----- Records provided

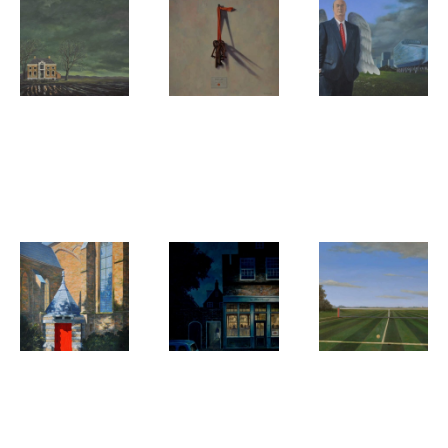
Ewald Sorbi
Ewald Sorbi
Ewald Sorbi
Wester
Keys to
Heilig
Enzelens
their hearts
Boontje
(Groningen)
Ewald Sorbi
Ewald Sorbi
Ewald Sorbi
Heilig
Café 'In Het
Center
Huisje
Straatje'
Court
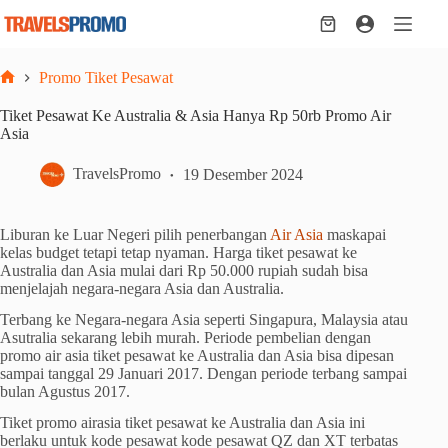
Skip
to
Shopping
content
cart
Promo Tiket Pesawat
Home
Tiket Pesawat Ke Australia & Asia Hanya Rp 50rb Promo Air
Asia
TravelsPromo
19 Desember 2024
Liburan ke Luar Negeri pilih penerbangan
Air Asia
maskapai
kelas budget tetapi tetap nyaman. Harga tiket pesawat ke
Australia dan Asia mulai dari Rp 50.000 rupiah sudah bisa
menjelajah negara-negara Asia dan Australia.
Terbang ke Negara-negara Asia seperti Singapura, Malaysia atau
Asutralia sekarang lebih murah. Periode pembelian dengan
promo air asia tiket pesawat ke Australia dan Asia bisa dipesan
sampai tanggal 29 Januari 2017. Dengan periode terbang sampai
bulan Agustus 2017.
Tiket promo airasia tiket pesawat ke Australia dan Asia ini
berlaku untuk kode pesawat kode pesawat QZ dan XT terbatas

----------

- **Task details**: Count the lines of the data that include the string "negara", and give only that number.

- **Expected answer**: 2